Saturday, November 28, 2009


So in keeping with the holiday spirit, I want to give away FREE copies of the book "The War of Art" by Steven Pressfield.  I read this short book over the summer and found it very inspiring in overcoming resistance to my own writing (which we all must overcome in all aspects of our lives).  

Resistance is when we talk yourself out of writing, or any project (that daily exercise routine, eating better, starting that business, or whatever our goals are today).  We know we have to do our project in order to keep our sanity but yet we procrastinate.  And if we do this long enough, we give up.  We quit.  And then we feel horrible.  We'll then blame a lack of time, or our partner, or our job for us not being able to get anything done!  If only... if only... we'll point the finger at everyone and everything to take the blame off ourselves.  But only we have the power within to get our writing done every day, every week and every year.

We can NEVER give up.  No matter how hard it is or how many rejections we collect, we have to keep going.  We have to put the hours in, the sweat and then enjoy the fruits.

So... back to the contest.  Tell me the way you personally overcame resistance in your writing.  Tell me something that will truly help other writers.  Write your brief kick-in-the-pants regimen here in the comments section and you might just win a FREE book for Christmas.  I'll announce the winners before the New Year.

Thanks and let's keep working and don't let the holidays knock us off our game.

Until next time,

Thursday, November 26, 2009


This is such a wonderful day in our country.

I'm spending Thanksgiving in New York City.  The sun is shining.  It's unseasonable warm.  The Macy's Thanksgiving parade was incredible as always.  It's a great way to start the day as we chop veggies for the stuffing.  I took out a little time to exercise so I can enjoy this feast of food without too much guilt.  And the NY Giants are playing on TV tonight.  So this is a great holiday!

Right now the bird is in the oven and we're getting close to sitting down for Thanksgiving dinner.

We all have so much to be thankful for -- and I'm very thankful for this blog and all you bloggers out there who come and visit with me throughout the year.  You guys are great and keep me going.

It's been a terrific writing year so far and I give thanks for it and all of you.

Enjoy your holiday with your loved ones.  Special thanks to our American troops and allies this Thanksgiving too. 



Tuesday, November 10, 2009


Extreme Green had a staged reading last weekend by the Chicago Dramatists Theatre in Chicago.

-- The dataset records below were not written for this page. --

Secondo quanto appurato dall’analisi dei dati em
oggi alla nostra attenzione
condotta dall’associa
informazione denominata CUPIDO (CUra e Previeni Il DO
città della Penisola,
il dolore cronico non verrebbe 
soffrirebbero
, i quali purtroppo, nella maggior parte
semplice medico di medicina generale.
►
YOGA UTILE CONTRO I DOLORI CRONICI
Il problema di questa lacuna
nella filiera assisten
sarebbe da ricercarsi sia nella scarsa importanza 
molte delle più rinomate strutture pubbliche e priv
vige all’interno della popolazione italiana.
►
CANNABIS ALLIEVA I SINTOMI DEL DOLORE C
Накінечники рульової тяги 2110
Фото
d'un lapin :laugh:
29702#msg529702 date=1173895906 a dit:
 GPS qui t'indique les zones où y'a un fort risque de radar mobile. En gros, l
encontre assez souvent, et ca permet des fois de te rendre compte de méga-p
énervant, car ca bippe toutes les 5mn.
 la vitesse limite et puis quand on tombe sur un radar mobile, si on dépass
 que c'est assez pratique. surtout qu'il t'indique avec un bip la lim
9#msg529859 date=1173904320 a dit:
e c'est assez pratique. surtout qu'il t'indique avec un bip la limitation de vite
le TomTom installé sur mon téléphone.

It was an amazing experience and a great process for me to be involved with as a writer.  Six plays were chosen from about one hundred submissions.  Director Mike Menendian, the artistic director of The Raven Theatre, judged all the plays and made the final performance selections.  Mine was one of the six.

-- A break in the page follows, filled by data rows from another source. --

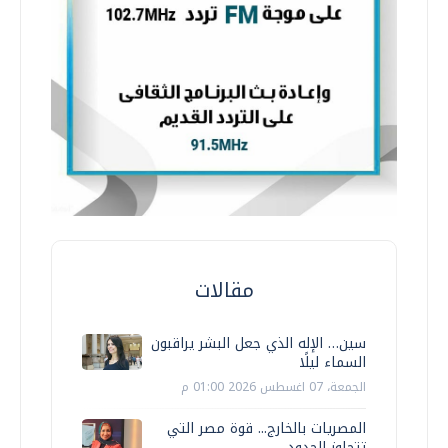
مقالات
سين… الإله الذي جعل البشر يراقبون
السماء ليلًا
الجمعة، 07 اغسطس 2026 01:00 م
المصريات بالخارج... قوة مصر التي
تتجاوز الحدود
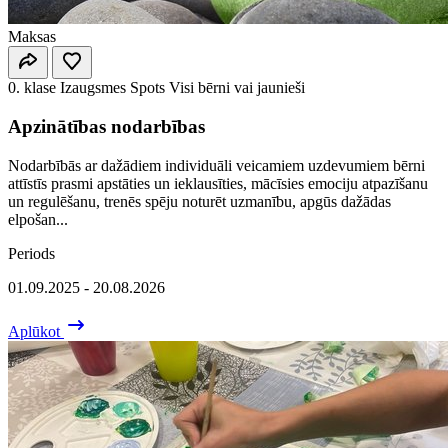
Maksas
0. klase
Izaugsmes Spots
Visi bērni vai jaunieši
Apzinātības nodarbības
Nodarbībās ar dažādiem individuāli veicamiem uzdevumiem bērni
attīstīs prasmi apstāties un ieklausīties, mācīsies emociju atpazīšanu
un regulēšanu, trenēs spēju noturēt uzmanību, apgūs dažādas
elpošan...
Periods
01.09.2025 - 20.08.2026
Aplūkot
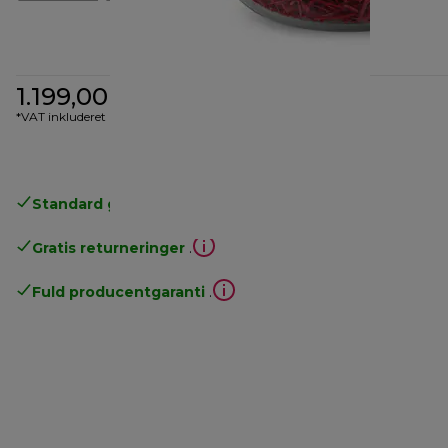
1.199,00 kr.
*VAT inkluderet
Standard gratis levering
over 370 kr
Gratis returneringer
.
Fuld producentgaranti
.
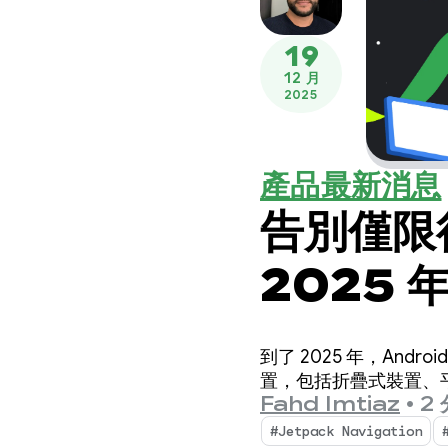
19
12 月
2025
產品最新消息
告別僅限
2025
自適應應
到了 2025 年，An
置，包括折疊式裝置、平板
Fahd Imtiaz
•
2
#Jetpack Navigation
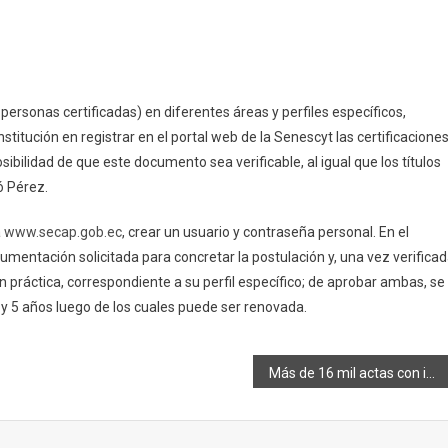
sonas certificadas) en diferentes áreas y perfiles específicos,
stitución en registrar en el portal web de la Senescyt las certificacione
osibilidad de que este documento sea verificable, al igual que los títulos
mó Pérez.
a
www.secap.gob.ec
, crear un usuario y contraseña personal. En el
cumentación solicitada para concretar la postulación y, una vez verificad
 práctica, correspondiente a su perfil específico; de aprobar ambas, se
3 y 5 años luego de los cuales puede ser renovada.
Más de 16 mil actas con inconsistencias entregó Yaku Pérez al CNE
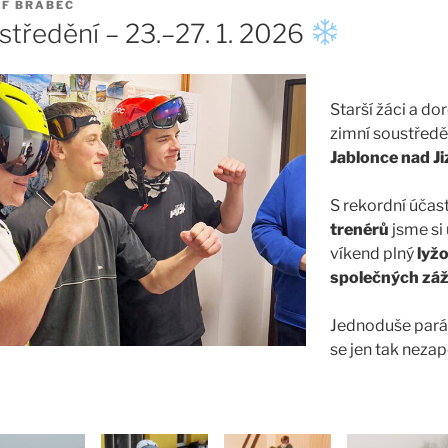
EF BRABEC
středění – 23.–27. 1. 2026
Starší žáci a dor
zimní soustředě
Jablonce nad J
S rekordní účas
trenérů
jsme si 
víkend plný
lyžo
společných záž
Jednoduše parád
se jen tak neza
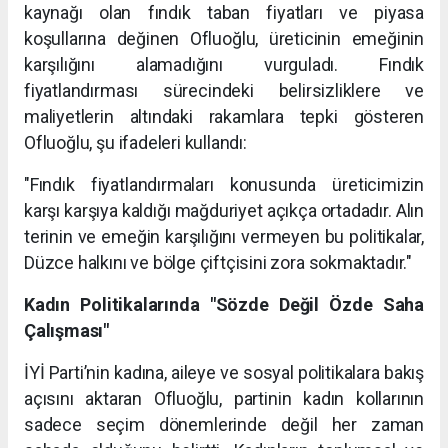
kaynağı olan fındık taban fiyatları ve piyasa
koşullarına değinen Ofluoğlu, üreticinin emeğinin
karşılığını alamadığını vurguladı. Fındık
fiyatlandırması sürecindeki belirsizliklere ve
maliyetlerin altındaki rakamlara tepki gösteren
Ofluoğlu, şu ifadeleri kullandı:
"Fındık fiyatlandırmaları konusunda üreticimizin
karşı karşıya kaldığı mağduriyet açıkça ortadadır. Alın
terinin ve emeğin karşılığını vermeyen bu politikalar,
Düzce halkını ve bölge çiftçisini zora sokmaktadır."
Kadın Politikalarında "Sözde Değil Özde Saha
Çalışması"
İYİ Parti’nin kadına, aileye ve sosyal politikalara bakış
açısını aktaran Ofluoğlu, partinin kadın kollarının
sadece seçim dönemlerinde değil her zaman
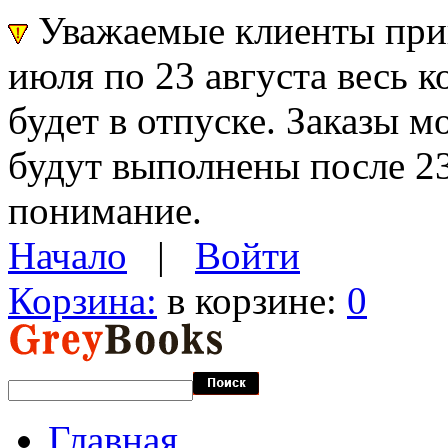
Уважаемые клиенты прин
июля по 23 августа весь 
будет в отпуске. Заказы 
будут выполнены после 23
понимание.
Начало
|
Войти
Корзина:
в корзине:
0
Главная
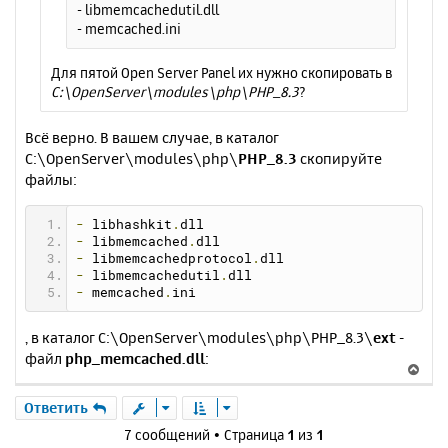
- libmemcachedutil.dll
- memcached.ini
Для пятой Open Server Panel их нужно скопировать в
C:\OpenServer\modules\php\PHP_8.3
?
Всё верно. В вашем случае, в каталог
C:\OpenServer\modules\php\
PHP_8.3
скопируйте
файлы:
-
 libhashkit
.
dll
-
 libmemcached
.
dll
-
 libmemcachedprotocol
.
dll
-
 libmemcachedutil
.
dll
-
 memcached
.
ini
, в каталог C:\OpenServer\modules\php\PHP_8.3\
ext
-
файл
php_memcached.dll
:
В
е
р
Ответить
н
7 сообщений • Страница
1
из
1
у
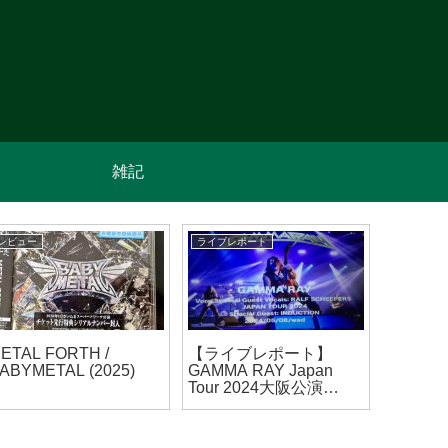
雑記
レビュー
ライブレポート
レビュー
ETAL FORTH /
【ライブレポート】
Live At 
ABYMETAL (2025)
GAMMA RAY Japan
Hellowe
Tour 2024大阪公演
(2024/05/08)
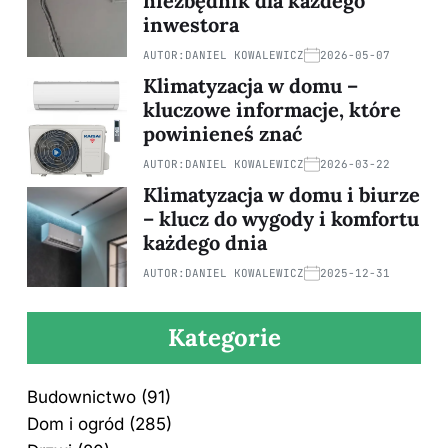
niezbędnik dla każdego
inwestora
AUTOR:
DANIEL KOWALEWICZ
2026-05-07
Klimatyzacja w domu –
kluczowe informacje, które
powinieneś znać
AUTOR:
DANIEL KOWALEWICZ
2026-03-22
Klimatyzacja w domu i biurze
– klucz do wygody i komfortu
każdego dnia
AUTOR:
DANIEL KOWALEWICZ
2025-12-31
Kategorie
Budownictwo
(91)
Dom i ogród
(285)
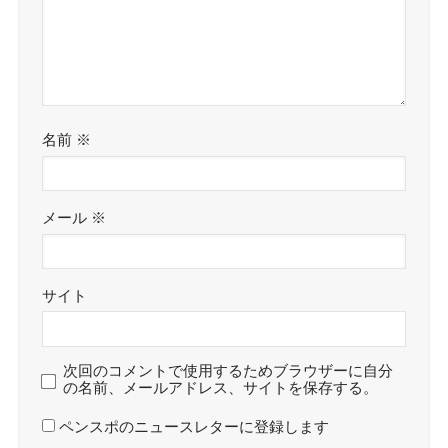
名前
※
メール
※
サイト
次回のコメントで使用するためブラウザーに自分
の名前、メールアドレス、サイトを保存する。
ペンスポのニュースレターに登録します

The day of the play's presentation I was assigned two Equity actors and Mike directed the  play.  The read-through went well and the rehearsals were fun.  Words on the page play so differently on stage and when coming out of an actor's mouth.  The writing is crucial but so is the acting.  It's interesting to see how actors break down a scene and how a director blocks out your character's action on stage.

What I love about playwriting is how quickly you get to see your work produced and performed.  I wrote Extreme Green this summer.  It was performed before an audience three months later.  The feedback is immediate and helpful (and in your face).  When you sit (and squirm) in that audience as the playwright, you know what works and what doesn't by the vibe of the audience.  They laugh in spots you don't expect and miss moments you thought were gems, but land flat.

The audience was kind, supportive and gave their opinions about each play to the playwrights.  Some advice was positive and some negative.  As a writer, it's important to listen (not defend everything) but be open to how an audience reacts to what you wrote.  Sometimes they want more details, or less information, or more of something else.  Sometimes they're confused.  Sometimes they love it.  Sometimes they don't love everything about it.

Overall, going to Chicago was a tremendous experience for me.  Chicago Dramatists are one terrific group.  The hit play "A Steady Rain" starring Hugh Jackman and Daniel Craig had a run there (without the big stars, of course).  Now it's on Broadway and making millions.

So, time to do another rewrite on Extreme Green in case it gets another performance somewhere else down the road.  That's what's so inspiring about get your writing into a workshop.  If you write scripts or plays, ask some local actors or friends to come over and read your work aloud.

It will amaze you with what you'll hear and what you may not hear.